Given an adjacency matrix, I need to compute the shortest path between the first vertex and the last vertex (generally, vertex i and j, but we can ignore that for the time being). I've written an algorithm that really only correctly computes the distance between the first and second node (a step in the right direction, I guess).
static int dijkstra(int[][] G, int i, int j) {
//Get the number of vertices in G
int n = G.length;
int[] bestpath = new int[n];
int max = Integer.MAX_VALUE;
boolean[] visited = new boolean[n];
for (int x = 0; x < n; x++) {
visited[x] = false;
bestpath[x] = max;
}
bestpath[i] = 0;
for (int x = 0; x < n; x++) {
int min = max;
int currentNode = i;
for (int y = 0; y < n; y++) {
if (!visited[y] && bestpath[y] < min) {
System.out.println(G[y][x]);
currentNode = y;
min = bestpath[y];
}
}
visited[currentNode] = true;
for (int y = 0; y < n; y++) {
if (G[currentNode][y] < max && bestpath[currentNode] + G[currentNode][y] < bestpath[y]) {
bestpath[y] = bestpath[currentNode] + G[currentNode][y];
}
}
}
return bestpath[j];
}
If I were to guess, I'd say my logic is flawed in this section:
for (int y = 0; y < n; y++) {
if (!visited[y] && bestpath[y] < min) {
System.out.println(G[y][x]);
currentNode = y;
min = bestpath[y];
}
}
An example would be the matrix
0 1 0
1 0 1
0 1 0
which would return 2 (one path between vertex one and two of weight 1 and another between 2 and 3 with weight 1).

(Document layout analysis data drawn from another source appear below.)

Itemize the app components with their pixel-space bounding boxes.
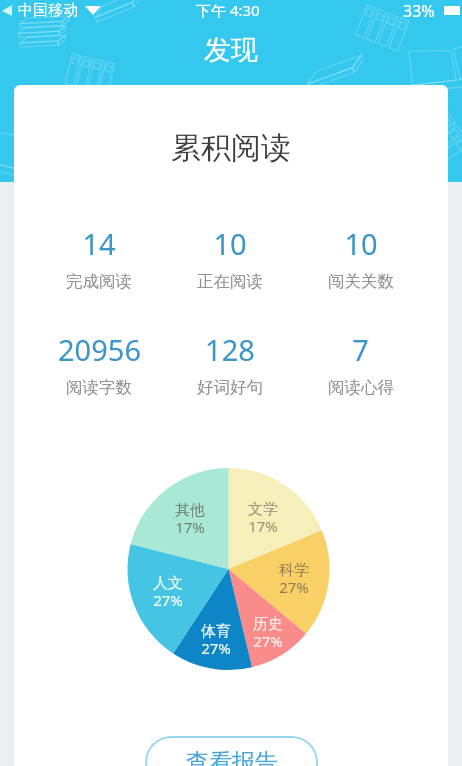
staticText: 20956: [58, 330, 141, 369]
staticText: 其他 17%: [175, 501, 205, 538]
staticText: 128: [205, 330, 255, 369]
staticText: 阅读心得: [328, 377, 394, 398]
staticText: 下午 4:30: [196, 0, 260, 20]
staticText: 10: [344, 224, 378, 263]
staticText: 10: [213, 224, 247, 263]
staticText: 文学 17%: [248, 500, 278, 537]
staticText: 发现: [204, 33, 258, 67]
staticText: 体育 27%: [201, 622, 231, 659]
staticText: 33%: [403, 0, 435, 20]
staticText: 阅读字数: [66, 377, 132, 398]
staticText: 科学 27%: [279, 561, 309, 598]
staticText: 闯关关数: [328, 271, 394, 292]
staticText: 人文 27%: [153, 574, 183, 611]
staticText: 历史 27%: [253, 615, 283, 652]
staticText: 好词好句: [197, 377, 263, 398]
staticText: 查看报告: [186, 748, 278, 766]
button[interactable]: 查看报告: [145, 736, 318, 766]
staticText: 完成阅读: [66, 271, 132, 292]
staticText: 14: [82, 224, 116, 263]
staticText: 累积阅读: [171, 129, 291, 167]
staticText: 7: [352, 330, 369, 369]
staticText: 正在阅读: [197, 271, 263, 292]
staticText: 中国移动: [18, 1, 78, 20]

If the matrix is not just storing 1s and 0s, but the distance from i to j, then you really need to keep track of the best distance from any node i to j. In other words, your working array should be a working matrix instead. Even if you are just doing a non - weighted graph, I think this approach is better.
There are different versions of the SPF algorithm. Post pseudocode for what you are trying to translate into java.